Remote work effectiveness requires adjusting expectations
Author James Stanier discusses the lessons from 'Effective Remote Work' in adapting to asynchronous communication and preparing for the hybrid workplace.
Remote work in some form is here to stay, whether employees continue to work from home full time or split their time between home and the office. But, for remote work to succeed long term, employees must adjust their processes and communications.
In the book Effective Remote Work, author James Stanier provides an in-depth exploration of remote work effectiveness for individuals and teams, such as setting up home offices, onboarding and orienting new employees remotely, and adjusting communication expectations. The book also offers short exercises to help readers evaluate their own remote work habits and company culture.
In this interview, Stanier discussed how the way people work and communicate is changing, the challenges of managing remote employees and how to take lessons from the book into a hybrid workplace.
Editor's note: This interview has been edited for length and clarity.
How can employees adjust to more asynchronous communication with remote work and learn when to use which tools?

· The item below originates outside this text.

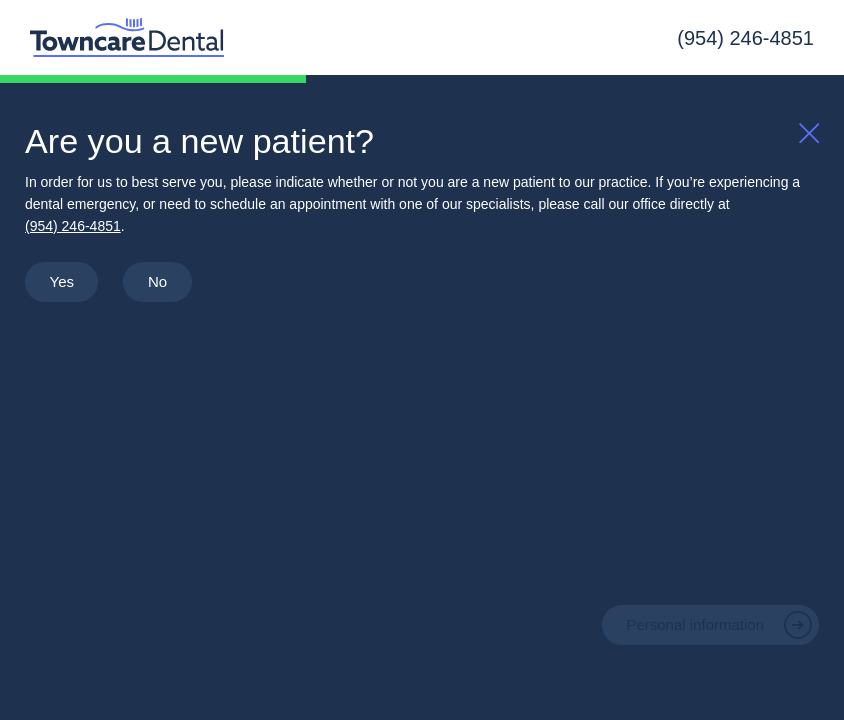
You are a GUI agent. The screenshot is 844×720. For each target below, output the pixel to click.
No (157, 281)
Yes (62, 281)
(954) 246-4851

James Stanier: The tools definitely are there now, which is great, but using them well is another thing. They take practice. People are not used to writing frequently -- they're synchronous and in person with lots of meetings. It's a very different skill to do via writing or recording videos.
If you're not comfortable with these things, you have to start trying. Do it within your team or people you're comfortable with at work, and experiment with different ways of communicating. The more you write as the primary means of communication or the more you record videos, the more comfortable it becomes.
In the office world -- the meeting world -- in person was just as easy as a conversation because it was practiced. So, how do you get that same level of comfort? It's just through practice day to day to get better at these things.
For example, at Shopify, we have an internal company wiki where all important information is stored. Part of the process of doing the job is to keep the wiki up day to day with projects we have going on, the status of projects or news on the homepage.
When synchronous things happen, like town halls and company meetings, we make sure they get recorded and have them properly livestreamed in different time zones so different cohorts can meet on Slack to chat or watch in real time.
But it has to come from the top down. If you're in a very synchronous, physical company, you could make things more remote-friendly within teams. But you can't go the whole way if there isn't buy-in from leaders in the company. At Shopify, everyone's bought in.
How should employees talk to their managers or IT about tools they want to support remote work?
Stanier: A challenge may be where a team diverges from given tools and expresses their own preferences. For tools, if it comes down to personal preference -- if you like Slack's emojis more, for example -- you understand the company is not going to buy another subscription. You have to be willing to accept some tool consolidation for cost, access and security.
But, if you're able to, tons of free tools allow you to supplement what you're given, like workflow ticket tracking. If you don't like what comes with the company and it's not critical to keep everything in there, you can use a free version of Trello or collaborative drawing software. You can always build a case and say, "Our team is using this; here's how we use it." Get some buy-in from colleagues on other teams.
There have been a few headlines lately about managers struggling with remote work and pushing for a return to the office. What are the challenges they're facing in managing remote employees?
Stanier: It's a really nuanced and tricky issue. You have managers who want everyone back in office, and why is that? Is it something to do with culture, where the company hasn't adapted to remote work? Do they not have the right tools or skills? Or could it be more nefarious things, like managers want to observe employees?
Companies have also invested in office complexes -- they can't sell those or end the lease easily. They want people back to actually use those spaces.
Fundamentally, remote work has to work with a high degree of trust. I'm fortunate to work for a company where people trust each other. Some people can be quiet the whole day, and we trust they're doing the work -- and they are. If people are desperate to get teams in the office, it's fundamentally an issue of trust, visibility and not being able to adapt skills to a new world.
The main takeaway from the book is to treat everyone like they're remote. How do you make that work in a hybrid work context?
Stanier: Some things you can't solve with hybrid, but there are things you can do better. Little things make a massive difference -- like having the same access to meetings. Everyone should have their own mic and camera and try not use the physical office layout to give the advantage to those there.
The trickier thing requires more mindfulness by people in the office. Remember that, with every communication in the office or to someone remote in the team, you have some duty to broadcast that back out. If some people were to get lunch and have an idea, they should write that idea up in a team chat channel when they get back to the office to bring everyone in so they all have the same access to information.